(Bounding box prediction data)
---

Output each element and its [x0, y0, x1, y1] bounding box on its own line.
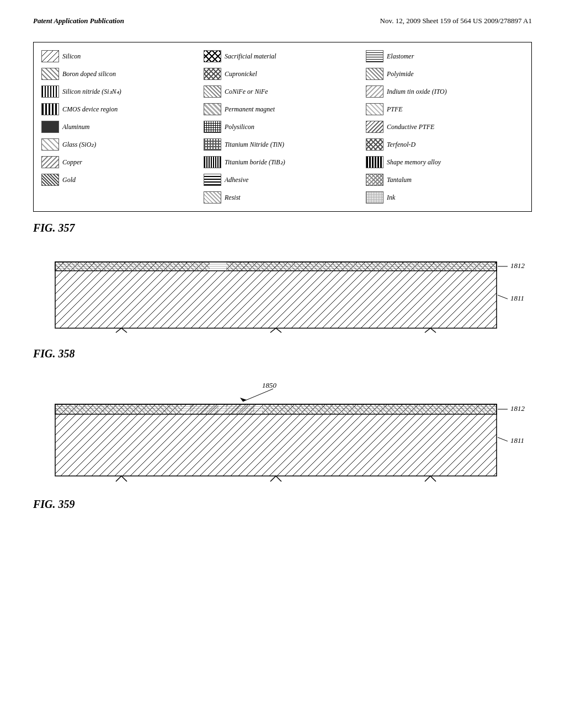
- svg-line-38: [498, 437, 508, 441]
- legend-label-silicon: Silicon: [62, 52, 81, 61]
- legend-item-shape-memory: Shape memory alloy: [364, 155, 526, 169]
- legend-label-polysilicon: Polysilicon: [225, 123, 254, 131]
- swatch-permanent: [204, 103, 221, 115]
- legend-item-cmos: CMOS device region: [39, 102, 201, 116]
- swatch-conductive-ptfe: [366, 121, 383, 133]
- fig359-container: 1850 1812 1811: [33, 371, 532, 493]
- swatch-glass: [41, 138, 59, 151]
- legend-item-gold: Gold: [39, 173, 201, 187]
- swatch-shape-memory: [366, 156, 383, 168]
- legend-item-sacrificial: Sacrificial material: [201, 49, 364, 63]
- legend-label-titanium-nitride: Titanium Nitride (TiN): [225, 141, 284, 149]
- svg-rect-26: [55, 404, 497, 476]
- swatch-ptfe: [366, 103, 383, 115]
- swatch-indium: [366, 85, 383, 98]
- swatch-cupronickel: [204, 68, 221, 80]
- svg-rect-13: [55, 262, 497, 328]
- legend-item-titanium-nitride: Titanium Nitride (TiN): [201, 137, 364, 152]
- fig358-container: 1812 1811: [33, 245, 532, 342]
- svg-line-22: [498, 295, 508, 299]
- legend-label-terfenol: Terfenol-D: [387, 141, 415, 149]
- legend-label-ptfe: PTFE: [387, 105, 403, 114]
- legend-label-titanium-boride: Titanium boride (TiB₂): [225, 158, 285, 167]
- fig357-label: FIG. 357: [33, 222, 532, 234]
- legend-label-boron: Boron doped silicon: [62, 70, 116, 78]
- swatch-cmos: [41, 103, 59, 115]
- fig359-svg: 1850 1812 1811: [50, 371, 535, 493]
- legend-label-cmos: CMOS device region: [62, 105, 118, 114]
- fig358-label: FIG. 358: [33, 347, 532, 360]
- fig359-label: FIG. 359: [33, 498, 532, 511]
- legend-label-aluminum: Aluminum: [62, 123, 89, 131]
- svg-rect-27: [55, 404, 182, 414]
- legend-label-indium: Indium tin oxide (ITO): [387, 88, 447, 96]
- swatch-polysilicon: [204, 121, 221, 133]
- legend-label-shape-memory: Shape memory alloy: [387, 158, 441, 167]
- legend-item-polyimide: Polyimide: [364, 67, 526, 81]
- legend-label-polyimide: Polyimide: [387, 70, 414, 78]
- legend-item-resist: Resist: [201, 190, 364, 205]
- legend-item-glass: Glass (SiO₂): [39, 137, 201, 152]
- swatch-gold: [41, 174, 59, 186]
- svg-marker-36: [240, 398, 247, 402]
- legend-label-silicon-nitride: Silicon nitride (Si₃N₄): [62, 88, 121, 96]
- legend-item-ink: Ink: [364, 190, 526, 205]
- swatch-adhesive: [204, 174, 221, 186]
- legend-item-titanium-boride: Titanium boride (TiB₂): [201, 155, 364, 169]
- label-1812-358: 1812: [510, 261, 525, 270]
- legend-item-elastomer: Elastomer: [364, 49, 526, 63]
- svg-line-35: [243, 389, 273, 402]
- legend-label-elastomer: Elastomer: [387, 52, 414, 61]
- swatch-polyimide: [366, 68, 383, 80]
- legend-label-gold: Gold: [62, 176, 76, 184]
- legend-item-cupronickel: Cupronickel: [201, 67, 364, 81]
- label-1811-358: 1811: [510, 294, 524, 302]
- legend-item-polysilicon: Polysilicon: [201, 120, 364, 134]
- legend-label-permanent: Permanent magnet: [225, 105, 275, 114]
- swatch-boron: [41, 68, 59, 80]
- swatch-ink: [366, 191, 383, 204]
- label-1811-359: 1811: [510, 436, 524, 445]
- legend-label-conife: CoNiFe or NiFe: [225, 88, 268, 96]
- page: Patent Application Publication Nov. 12, …: [0, 0, 565, 728]
- legend-label-conductive-ptfe: Conductive PTFE: [387, 123, 434, 131]
- legend-box: SiliconSacrificial materialElastomerBoro…: [33, 42, 532, 212]
- page-header: Patent Application Publication Nov. 12, …: [33, 17, 532, 25]
- legend-label-glass: Glass (SiO₂): [62, 141, 96, 149]
- swatch-terfenol: [366, 138, 383, 151]
- legend-label-sacrificial: Sacrificial material: [225, 52, 276, 61]
- svg-rect-30: [262, 404, 497, 414]
- swatch-silicon-nitride: [41, 85, 59, 98]
- fig358-svg: 1812 1811: [50, 245, 535, 342]
- swatch-elastomer: [366, 50, 383, 62]
- legend-label-copper: Copper: [62, 158, 82, 167]
- legend-label-resist: Resist: [225, 194, 241, 202]
- legend-item-silicon-nitride: Silicon nitride (Si₃N₄): [39, 84, 201, 99]
- legend-item-indium: Indium tin oxide (ITO): [364, 84, 526, 99]
- label-1812-359: 1812: [510, 404, 525, 413]
- legend-label-cupronickel: Cupronickel: [225, 70, 257, 78]
- publication-info: Nov. 12, 2009 Sheet 159 of 564 US 2009/2…: [380, 17, 532, 25]
- swatch-sacrificial: [204, 50, 221, 62]
- swatch-titanium-nitride: [204, 138, 221, 151]
- legend-item-ptfe: PTFE: [364, 102, 526, 116]
- legend-item-terfenol: Terfenol-D: [364, 137, 526, 152]
- swatch-resist: [204, 191, 221, 204]
- label-1850: 1850: [262, 381, 277, 389]
- legend-item-tantalum: Tantalum: [364, 173, 526, 187]
- legend-item-conductive-ptfe: Conductive PTFE: [364, 120, 526, 134]
- publication-label: Patent Application Publication: [33, 17, 124, 25]
- swatch-titanium-boride: [204, 156, 221, 168]
- legend-label-ink: Ink: [387, 194, 395, 202]
- svg-rect-28: [190, 404, 218, 414]
- swatch-tantalum: [366, 174, 383, 186]
- swatch-conife: [204, 85, 221, 98]
- legend-item-adhesive: Adhesive: [201, 173, 364, 187]
- legend-item-conife: CoNiFe or NiFe: [201, 84, 364, 99]
- swatch-silicon: [41, 50, 59, 62]
- legend-item-aluminum: Aluminum: [39, 120, 201, 134]
- swatch-aluminum: [41, 121, 59, 133]
- legend-item-silicon: Silicon: [39, 49, 201, 63]
- legend-item-boron: Boron doped silicon: [39, 67, 201, 81]
- legend-label-adhesive: Adhesive: [225, 176, 248, 184]
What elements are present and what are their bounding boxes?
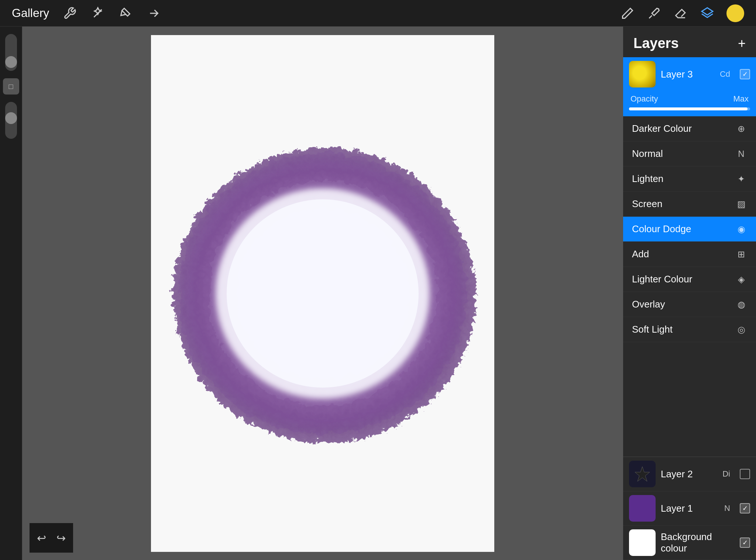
- blend-item-name: Screen: [632, 198, 662, 210]
- blend-item-name: Colour Dodge: [632, 223, 691, 235]
- canvas-area: ↩ ↪: [22, 27, 623, 560]
- undo-button[interactable]: ↩: [37, 532, 46, 544]
- smudge-icon[interactable]: [118, 6, 133, 21]
- opacity-slider-row[interactable]: [623, 105, 756, 116]
- layers-icon[interactable]: [700, 6, 715, 21]
- blend-item-darker-colour[interactable]: Darker Colour⊕: [623, 116, 756, 141]
- layer2-name: Layer 2: [661, 468, 717, 480]
- svg-point-8: [227, 199, 419, 388]
- main-area: □: [0, 27, 756, 560]
- layer3-name: Layer 3: [661, 69, 715, 80]
- blend-item-name: Lighter Colour: [632, 274, 692, 285]
- blend-item-screen[interactable]: Screen▨: [623, 192, 756, 217]
- blend-item-colour-dodge[interactable]: Colour Dodge◉: [623, 217, 756, 242]
- opacity-slider[interactable]: [629, 107, 750, 110]
- blend-item-lighter-colour[interactable]: Lighter Colour◈: [623, 267, 756, 292]
- bg-info: Background colour: [661, 531, 735, 554]
- brush-size-slider[interactable]: [5, 34, 17, 71]
- left-sidebar: □: [0, 27, 22, 560]
- layer1-checkbox[interactable]: [740, 503, 750, 513]
- layer-row-bg[interactable]: Background colour: [623, 526, 756, 560]
- blend-item-overlay[interactable]: Overlay◍: [623, 292, 756, 317]
- layer2-checkbox[interactable]: [740, 469, 750, 479]
- bg-name: Background colour: [661, 531, 735, 554]
- layer-row-layer1[interactable]: Layer 1 N: [623, 491, 756, 526]
- blend-item-icon: ◍: [735, 299, 747, 310]
- blend-item-soft-light[interactable]: Soft Light◎: [623, 317, 756, 342]
- layers-panel: Layers + Layer 3 Cd Opacity Max: [623, 27, 756, 560]
- magic-icon[interactable]: [90, 6, 105, 21]
- layer1-badge: N: [724, 504, 730, 513]
- svg-marker-1: [702, 8, 713, 15]
- blend-item-name: Soft Light: [632, 324, 673, 335]
- canvas-content: [151, 35, 494, 552]
- layer2-thumbnail: [629, 461, 656, 487]
- opacity-label: Opacity: [630, 94, 658, 104]
- topbar-right: [620, 4, 744, 22]
- blend-item-name: Add: [632, 248, 649, 260]
- add-layer-button[interactable]: +: [738, 37, 746, 50]
- blend-item-icon: ⊕: [735, 124, 747, 134]
- layers-bottom: Layer 2 Di Layer 1 N B: [623, 457, 756, 560]
- blend-item-name: Overlay: [632, 299, 665, 310]
- bottom-actions: ↩ ↪: [30, 523, 73, 553]
- layer2-info: Layer 2: [661, 468, 717, 480]
- blend-item-icon: ◉: [735, 224, 747, 234]
- bg-thumbnail: [629, 529, 656, 556]
- layer2-badge: Di: [722, 469, 730, 479]
- opacity-sidebar-slider[interactable]: [5, 102, 17, 139]
- blend-item-icon: ⊞: [735, 249, 747, 260]
- color-swatch[interactable]: [726, 4, 744, 22]
- redo-button[interactable]: ↪: [56, 532, 66, 544]
- opacity-value: Max: [733, 94, 749, 104]
- blend-item-icon: ◎: [735, 324, 747, 335]
- topbar: Gallery: [0, 0, 756, 27]
- layer3-checkbox[interactable]: [740, 69, 750, 79]
- layer-row-layer2[interactable]: Layer 2 Di: [623, 457, 756, 491]
- blend-item-lighten[interactable]: Lighten✦: [623, 166, 756, 192]
- gallery-button[interactable]: Gallery: [12, 6, 49, 20]
- blend-item-icon: ▨: [735, 199, 747, 209]
- blend-item-name: Normal: [632, 148, 663, 159]
- layers-header: Layers +: [623, 27, 756, 57]
- blend-mode-list: Darker Colour⊕NormalNLighten✦Screen▨Colo…: [623, 116, 756, 457]
- layers-title: Layers: [633, 35, 679, 51]
- eraser-icon[interactable]: [673, 6, 688, 21]
- blend-item-icon: N: [735, 149, 747, 159]
- bg-checkbox[interactable]: [740, 537, 750, 548]
- layer1-thumbnail: [629, 495, 656, 522]
- blend-item-add[interactable]: Add⊞: [623, 242, 756, 267]
- watercolor-painting: [151, 35, 494, 552]
- layer3-thumbnail: [629, 61, 656, 87]
- blend-item-name: Darker Colour: [632, 123, 692, 134]
- eyedropper-icon[interactable]: [647, 6, 662, 21]
- blend-item-name: Lighten: [632, 173, 663, 185]
- sidebar-shape-tool[interactable]: □: [3, 78, 19, 95]
- pen-icon[interactable]: [620, 6, 635, 21]
- wrench-icon[interactable]: [62, 6, 77, 21]
- layer1-name: Layer 1: [661, 503, 719, 514]
- arrow-icon[interactable]: [147, 6, 161, 21]
- blend-item-icon: ◈: [735, 274, 747, 285]
- blend-item-icon: ✦: [735, 174, 747, 184]
- layer3-badge: Cd: [720, 69, 730, 79]
- layer3-info: Layer 3: [661, 69, 715, 80]
- layer-row-layer3[interactable]: Layer 3 Cd: [623, 57, 756, 91]
- topbar-left: Gallery: [12, 6, 161, 21]
- opacity-row: Opacity Max: [623, 91, 756, 105]
- layer1-info: Layer 1: [661, 503, 719, 514]
- blend-item-normal[interactable]: NormalN: [623, 141, 756, 166]
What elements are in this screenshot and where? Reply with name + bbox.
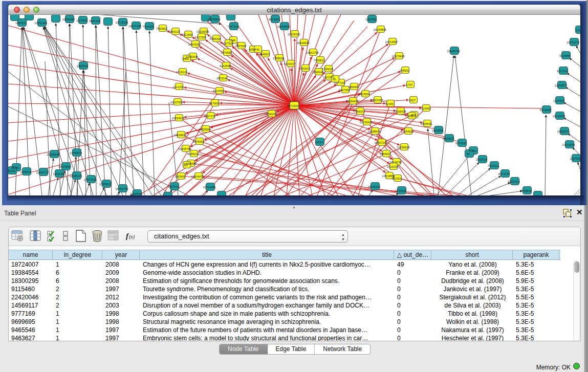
svg-text:9115460: 9115460 xyxy=(420,107,430,110)
svg-text:10688609: 10688609 xyxy=(368,130,381,133)
svg-text:18724007: 18724007 xyxy=(287,104,300,107)
svg-text:19166829: 19166829 xyxy=(174,134,187,137)
svg-text:9890: 9890 xyxy=(183,57,189,60)
svg-text:6497568: 6497568 xyxy=(339,89,350,92)
svg-text:10807487: 10807487 xyxy=(371,99,383,102)
svg-text:20206536: 20206536 xyxy=(47,153,60,156)
svg-text:10719155: 10719155 xyxy=(116,21,128,24)
svg-text:17957225: 17957225 xyxy=(84,178,97,181)
svg-text:2803144: 2803144 xyxy=(216,77,228,80)
svg-text:1156829: 1156829 xyxy=(20,170,31,173)
svg-text:12942737: 12942737 xyxy=(36,171,49,174)
svg-text:9329966: 9329966 xyxy=(559,54,571,57)
svg-text:16914479: 16914479 xyxy=(191,175,204,178)
svg-text:1733426: 1733426 xyxy=(395,189,406,192)
svg-text:167: 167 xyxy=(183,164,188,167)
svg-text:16033809: 16033809 xyxy=(208,18,221,21)
svg-text:20691406: 20691406 xyxy=(35,21,48,25)
svg-text:15640910: 15640910 xyxy=(297,41,310,45)
svg-text:9457791: 9457791 xyxy=(168,185,179,188)
svg-text:18807249: 18807249 xyxy=(375,141,387,144)
svg-text:8471676: 8471676 xyxy=(498,172,510,176)
svg-text:9327508: 9327508 xyxy=(222,42,233,45)
svg-text:1640954: 1640954 xyxy=(432,129,443,132)
svg-text:1221336: 1221336 xyxy=(172,85,184,89)
svg-text:6466160: 6466160 xyxy=(89,19,100,23)
svg-text:20364436: 20364436 xyxy=(346,100,359,103)
svg-text:15136141: 15136141 xyxy=(368,185,381,188)
svg-text:1244415: 1244415 xyxy=(553,99,564,102)
svg-text:8498222: 8498222 xyxy=(187,152,199,156)
svg-text:9699695: 9699695 xyxy=(421,122,432,125)
svg-text:15751074: 15751074 xyxy=(567,41,580,44)
svg-text:7955812: 7955812 xyxy=(314,59,325,62)
svg-text:10654112: 10654112 xyxy=(508,180,520,183)
svg-text:16154808: 16154808 xyxy=(374,28,386,31)
svg-text:5322037: 5322037 xyxy=(284,62,295,65)
svg-text:1167535: 1167535 xyxy=(570,157,580,160)
svg-text:10654925: 10654925 xyxy=(172,117,185,120)
svg-text:10671355: 10671355 xyxy=(129,25,142,28)
svg-text:2867608: 2867608 xyxy=(235,45,246,48)
svg-text:9245652: 9245652 xyxy=(520,189,532,192)
svg-text:7357224: 7357224 xyxy=(227,25,238,28)
svg-text:16648784: 16648784 xyxy=(447,50,460,53)
svg-text:748500: 748500 xyxy=(400,69,409,72)
svg-text:39159: 39159 xyxy=(8,169,15,172)
svg-text:6794028: 6794028 xyxy=(322,68,333,71)
svg-text:1588520: 1588520 xyxy=(273,57,284,60)
svg-text:9242848: 9242848 xyxy=(220,64,231,68)
svg-text:(x): (x) xyxy=(129,234,135,240)
svg-text:10655267: 10655267 xyxy=(62,18,75,21)
svg-text:9646821: 9646821 xyxy=(259,53,270,56)
svg-text:7663822: 7663822 xyxy=(156,27,167,30)
svg-text:2718126: 2718126 xyxy=(176,71,187,74)
svg-text:10958117: 10958117 xyxy=(99,183,112,186)
svg-text:8267130: 8267130 xyxy=(204,115,215,118)
svg-text:7515526: 7515526 xyxy=(143,25,154,28)
svg-text:746266: 746266 xyxy=(349,85,358,89)
svg-text:10120746: 10120746 xyxy=(389,161,402,164)
svg-text:1549575: 1549575 xyxy=(405,115,417,118)
svg-text:17359924: 17359924 xyxy=(70,151,82,155)
svg-text:8912954: 8912954 xyxy=(182,33,193,36)
svg-text:17016504: 17016504 xyxy=(562,143,575,146)
svg-text:1527602: 1527602 xyxy=(76,19,88,22)
svg-text:8678352: 8678352 xyxy=(193,140,204,143)
svg-text:16210643: 16210643 xyxy=(553,115,565,118)
svg-text:19218506: 19218506 xyxy=(277,25,290,28)
svg-text:1905571: 1905571 xyxy=(15,21,27,25)
svg-text:1112: 1112 xyxy=(576,29,580,32)
svg-text:12505135: 12505135 xyxy=(70,174,82,178)
svg-text:12093872: 12093872 xyxy=(555,84,568,87)
svg-text:93975667: 93975667 xyxy=(59,165,72,168)
svg-text:8186328: 8186328 xyxy=(210,37,221,40)
svg-text:1615132: 1615132 xyxy=(387,165,398,168)
svg-text:16543382: 16543382 xyxy=(188,43,201,46)
svg-text:2087682: 2087682 xyxy=(365,18,377,21)
svg-text:8813054: 8813054 xyxy=(269,18,280,21)
svg-text:10756928: 10756928 xyxy=(397,146,410,149)
svg-text:15692971: 15692971 xyxy=(557,130,570,133)
svg-text:9884067: 9884067 xyxy=(380,152,391,156)
svg-text:8427552: 8427552 xyxy=(213,90,224,93)
svg-text:3375685: 3375685 xyxy=(221,51,232,54)
svg-text:252254: 252254 xyxy=(392,177,402,180)
svg-text:1797: 1797 xyxy=(406,83,412,86)
svg-text:1990448: 1990448 xyxy=(312,71,323,74)
svg-text:15226055: 15226055 xyxy=(197,30,209,33)
svg-text:11325419: 11325419 xyxy=(288,33,300,36)
svg-text:19654923: 19654923 xyxy=(401,130,414,133)
svg-text:16107553: 16107553 xyxy=(170,101,183,104)
svg-text:3627: 3627 xyxy=(409,99,416,102)
svg-text:62160: 62160 xyxy=(385,102,394,105)
svg-text:417006: 417006 xyxy=(209,102,219,105)
svg-text:45: 45 xyxy=(333,78,336,81)
svg-text:16046798: 16046798 xyxy=(179,147,191,150)
svg-text:7632621: 7632621 xyxy=(488,164,499,167)
svg-text:12353594: 12353594 xyxy=(199,128,211,131)
svg-text:9960125: 9960125 xyxy=(169,30,180,33)
svg-text:7986372: 7986372 xyxy=(354,110,365,113)
svg-text:9227341: 9227341 xyxy=(557,70,568,73)
svg-text:10025438: 10025438 xyxy=(394,110,406,113)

---

WHAT YOU ARE ASKED TO DO: In how many lines of the data does the word "cupronickel" appear? Respond with the number and nothing more.

RESULT OF THE TASK: 3